Discussion à la suite du film
Suite à la projection du film « Darfour, du sable et des larmes », un débat a eu lieu. Monsieur Grossrieder et Monsieur Jordan notamment y ont pris part afin de nous parler de la situation au Darfour et de l’action humanitaire en général. De nombreux thèmes ont été abordés :
- Est-ce que les gens agiront plus pour venir en aide aux pays dans le besoin s’ils culpabilisent ? Il semblerait que la réponse soit « non ». Il est très difficile d’agir matériellement pour aider les populations qui subissent des conflits. Mais, selon M.Grossrieder, si l’opinion publique a une juste vision des choses, sans pour autant culpabiliser, cela peut s’avérer très important.
- La question de la Somalie a également été abordée afin de mettre en avant la puissance des médias. En effet, M. Michel Diot a fait remarqué que les pirates somaliens font la une des journaux pour du brigandage alors même que les conflits à l’intérieur du pays qui ont déjà fait plusieurs morts n’apparaissent que très brièvement dans les médias.

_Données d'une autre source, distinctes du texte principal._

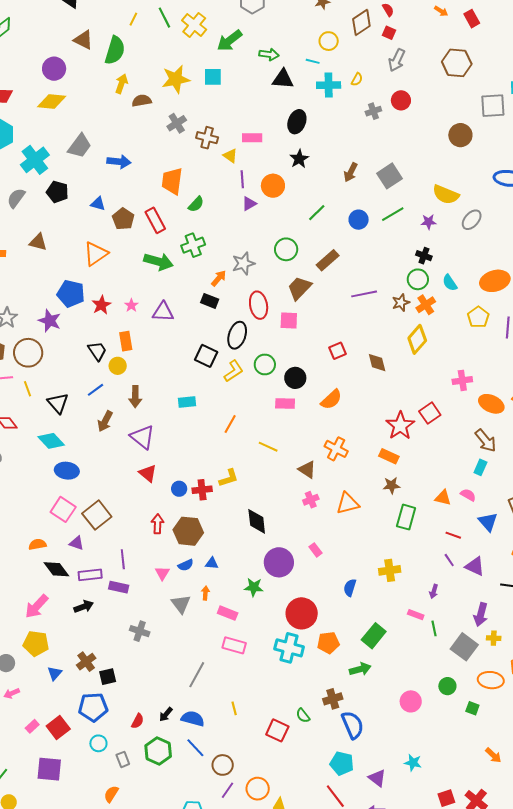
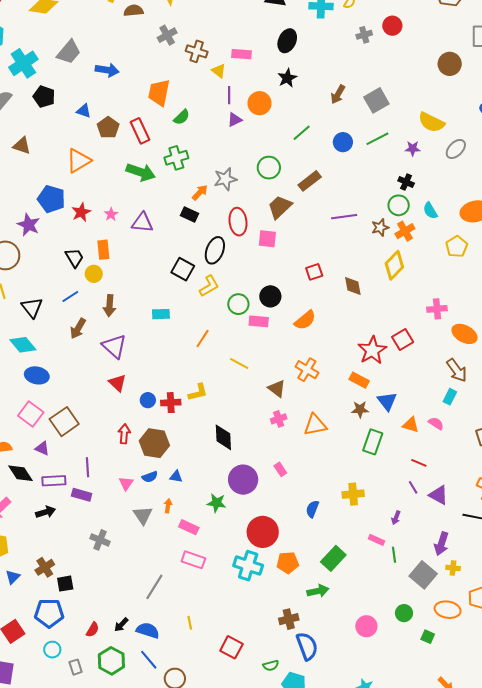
green circle: (265, 364) -> (238, 304), moved
blue triangle: (488, 522) -> (387, 401), moved
green semicircle: (303, 716) -> (271, 665), moved, turned -70

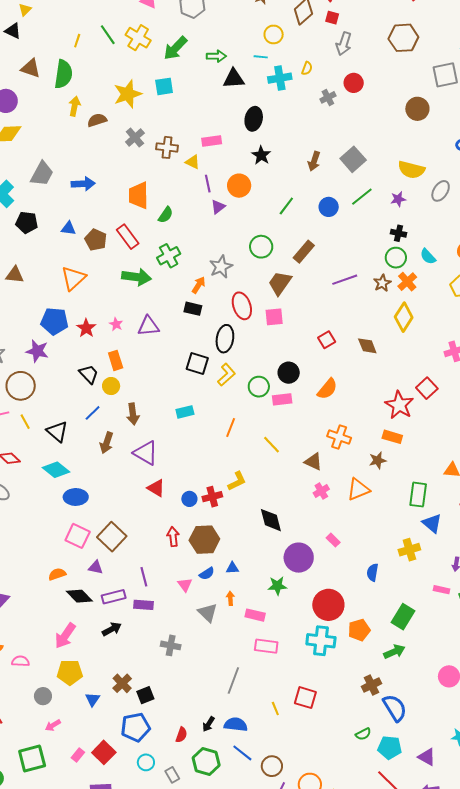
yellow line: (239, 364) -> (272, 445), turned 30
blue triangle: (387, 401) -> (432, 523), moved
brown star: (360, 409) -> (378, 460), moved
red square: (231, 647) -> (305, 698), moved

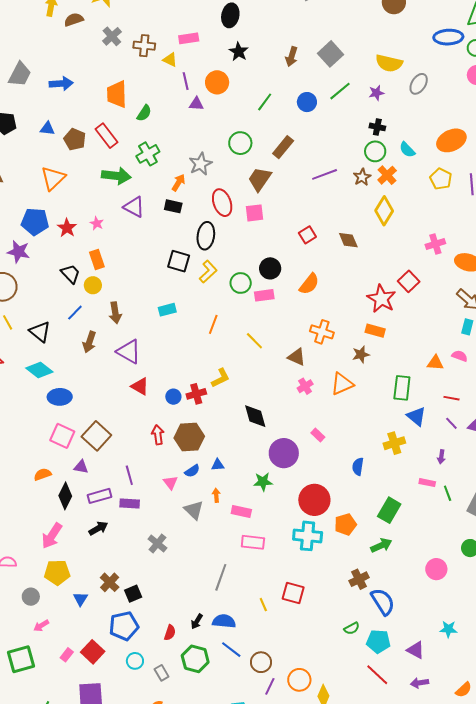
purple triangle: (218, 207) -> (196, 104), turned 42
purple triangle: (148, 326) -> (134, 207), moved, turned 35
black diamond: (79, 596) -> (65, 496), turned 72
gray cross: (171, 645) -> (157, 543), turned 30

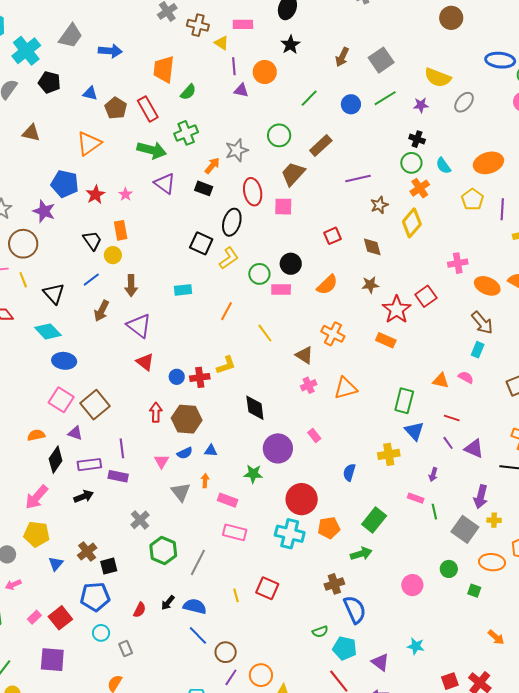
brown star: (362, 177) -> (379, 205), moved
brown star: (361, 354) -> (370, 285), moved
green hexagon: (195, 659) -> (163, 550), moved

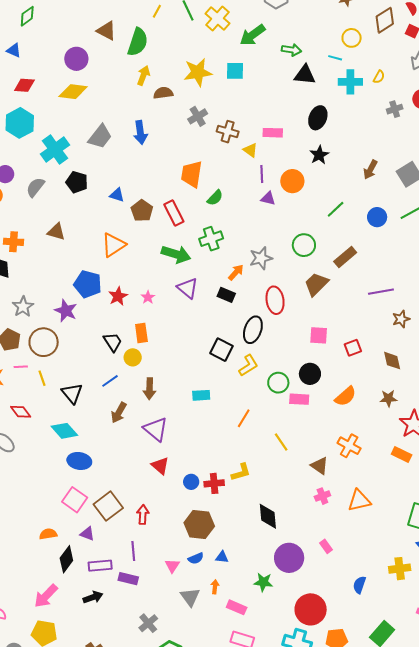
blue arrow: (110, 51) -> (140, 132), moved, turned 75
pink square: (283, 207) -> (319, 335), moved
red arrow: (156, 412) -> (143, 515), moved

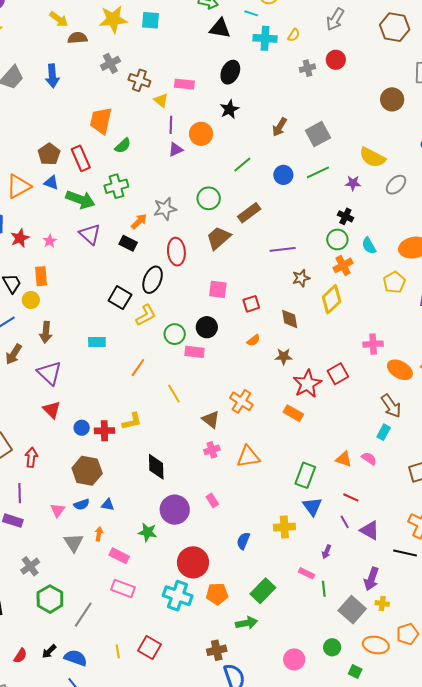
yellow arrow: (143, 75) -> (59, 19), turned 102
blue triangle: (117, 195) -> (51, 183), moved
purple triangle: (268, 198) -> (176, 150), turned -42
orange semicircle: (345, 396) -> (253, 340), moved, size x0.6

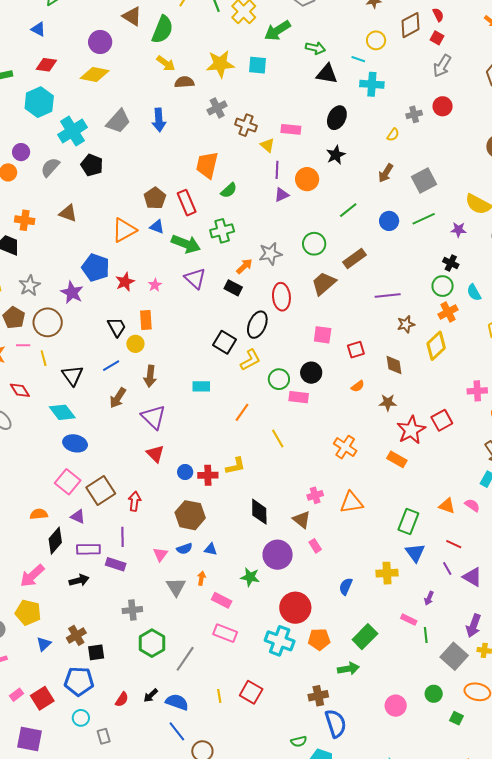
yellow semicircle: (294, 35) -> (393, 135), moved
brown triangle: (211, 420) -> (302, 520), moved
gray cross: (30, 566) -> (132, 610), turned 30

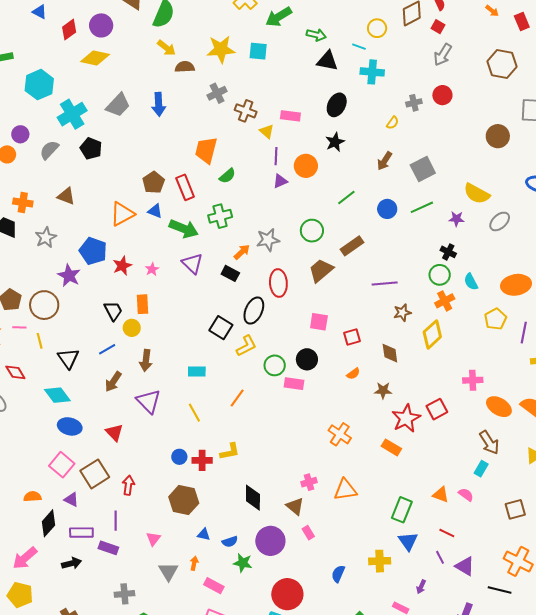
red diamond: (46, 65) -> (69, 30), moved, turned -45
gray star: (30, 286) -> (46, 237), moved
yellow line: (278, 439) -> (194, 413), moved
red triangle: (155, 454) -> (114, 432), moved
blue semicircle: (184, 549) -> (230, 542), moved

- Pour revenir au Darfour, M. Pierre Sprumont a affirmé que les solutions au problème ne se trouvent pas chez nous mais bel et bien en Afrique et que nous ne pouvons rien faire de plus qu’envoyer des volontaires sur place.
- Pour terminer, Monsieur Jordan a partagé son expérience en tant que délégué du CICR au Darfour : la situation n’a pas beaucoup évolué depuis 2003. Les populations continuent à subir et le travail des ONG est très difficile.
Nous profitons de ce résumé pour remercier les invités qui ont accepté de prendre part au débat et de partager leur expérience de l’humanitaire.